何もいらなくなってきた

P1100553

土曜日に、横浜の海辺にある象の鼻パークまで散歩していたとき、ふとこんなことを思った。

昔は、休日に自転車に乗って良くこのへんまで来たこともあった。一時は自転車にも凝っていた。

ちょっと前はカメラを持って、写真を撮るためにこのへんに足を運んでいた。

それがいつの間にか、何も持たずに、ただ歩いてここに来る。それだけで良くなってる。

自転車に乗らなくても、歩けばいいし。

カメラ持ってこなくても、iPhoneのカメラで十分だし。

って。

それは決して貧乏くさくなったんじゃなくて、晴れた休日に、こうしてのんびりと陽の光に体をゆだねて、のんびりと時間を気にしなくて良いひとときを味わって。

それだけで、十分素敵な休日だし、幸せだなあ。って心から思えるようになってきたということなんだ。
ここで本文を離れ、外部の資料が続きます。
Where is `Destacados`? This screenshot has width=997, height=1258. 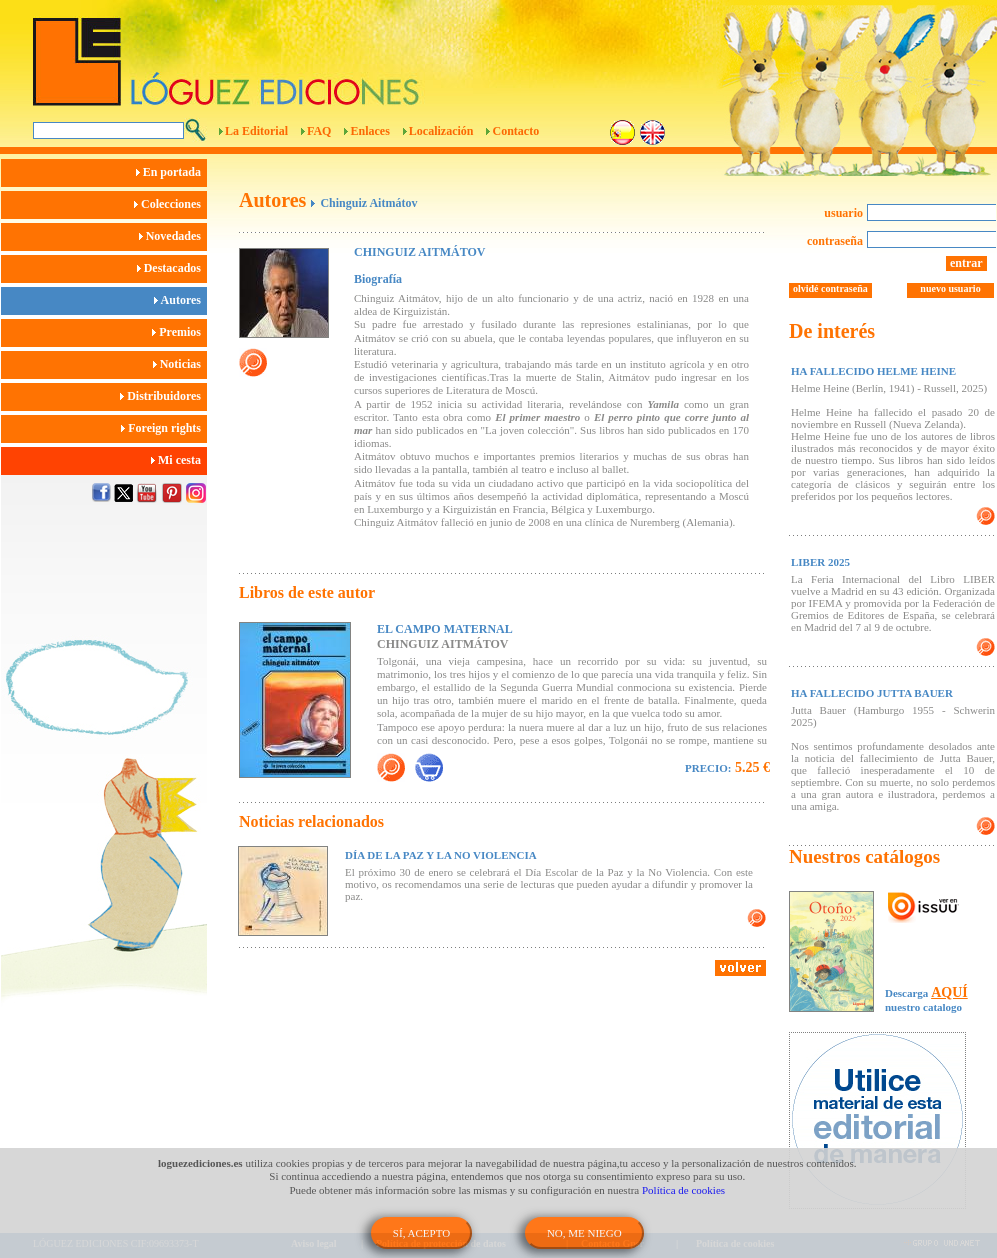 Destacados is located at coordinates (172, 268).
まあ、私も年取ってきたからということも確かにあるだろうけれど、この心境の変化は、間違いなく、「あの日」以後のことだ。

2011年3月11日。

実は上の写真はその日の1か月後に撮ったもの。

震災後、しばらくは停電やモノが無かったり、まだ余震が起こったり、ザワザワと落ち着かない気分だったのが、1ヶ月経って、やっとブラブラ散歩にでも行こうかという気分になって、この象の鼻パークに来たときの写真だ。

明るい日の下で、人々がのんびりと休日を楽しんでいる平和な風景。それを見て、その中にいて、しかも大好きな美味しいビールが飲める。

「あー幸せだなあ」

と本当に心から思った。そんなことはやっぱり、震災前には思わなかったことだ。

カメラも、自転車も、そりゃあれば楽しい。

それは人生を楽しく彩るだろう。

でも、それが無くても幸せになれるようになった。

これは、やっぱり、魂の成長だろうと思うのだ。